When I was a kid, one of my favorite stories was called "The Best Loved Doll".  Its the story of a girl who gets invited to a party where prizes will be given for the oldest doll, the best-dressed doll, and the doll who can do the most things.  The girl looks through her collection of dolls - some beautiful, some elaborately dressed, some with many talents.  The competition is fierce and the suspense mounts as the girl looks over all of her dolls, trying to decide which one to take.  She finally decides on a raggedy, well worn doll whose rough appearance and tattered clothes impress no one but the girl.  This doll is the girl's favorite and best loved.

That doll is me - cracked and damaged, worn and ragged.  I have a lifetime of painful experiences that contribute to the wear and tear of every day life.  So much of me is broken, and parts of me are missing.   All around me are women more beautiful, thin, wonderfully dressed, perfect.  Sometimes, I see that I am a mess when I compare myself to them.  I see women training for marathons when it hurts me sometimes to walk because if a back issue.  I envy women in high heeled shoes and skinny jeans with precisely applied make up and flawless hair knowing heels aggravates my back, my fat jeans are tight, the cold sore on my face feels like Mt Vesuvius and the grays are overtaking the browns.   I hear of weddings and newborn babies realizing that, at this moment, it is just me.

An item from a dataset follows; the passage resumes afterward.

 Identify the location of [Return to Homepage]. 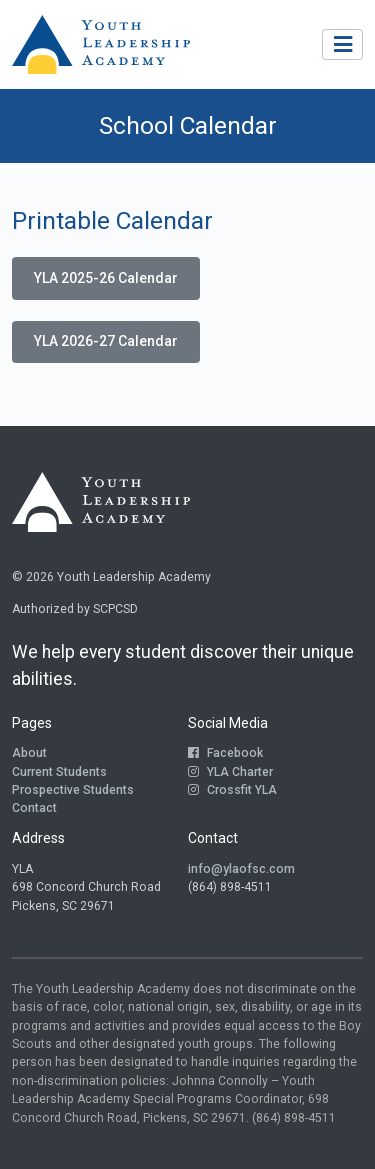
(101, 45).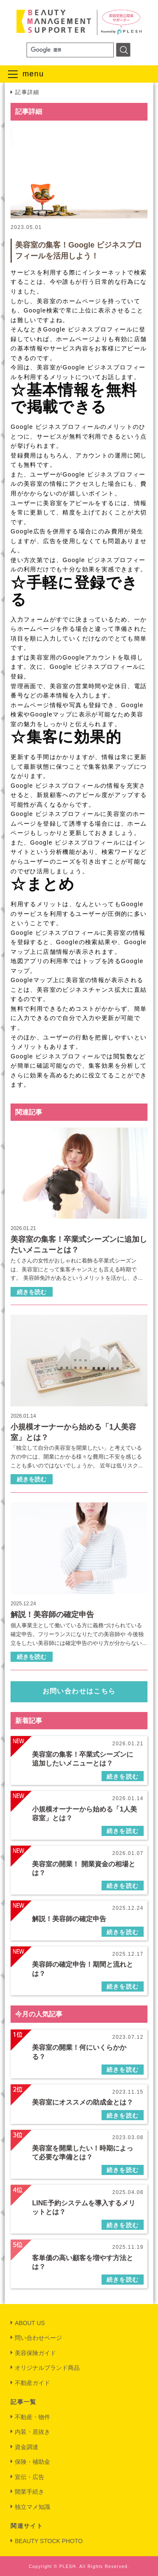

Sometimes that stuff gets me down.  But, like the doll in the story, I know that no matter how I look or how broken I am, I am still loved.  I have the love of friends and family, of church and Father, Son & Holy Spirit.  And I know that if I am who I was created to be and live my life in the way I was created to live, I will be giving as well as receiving love.  Aches and pains, wrinkles and grays are a part of who I am.  And that's ok.  Because no matter what, I will always be the best loved me.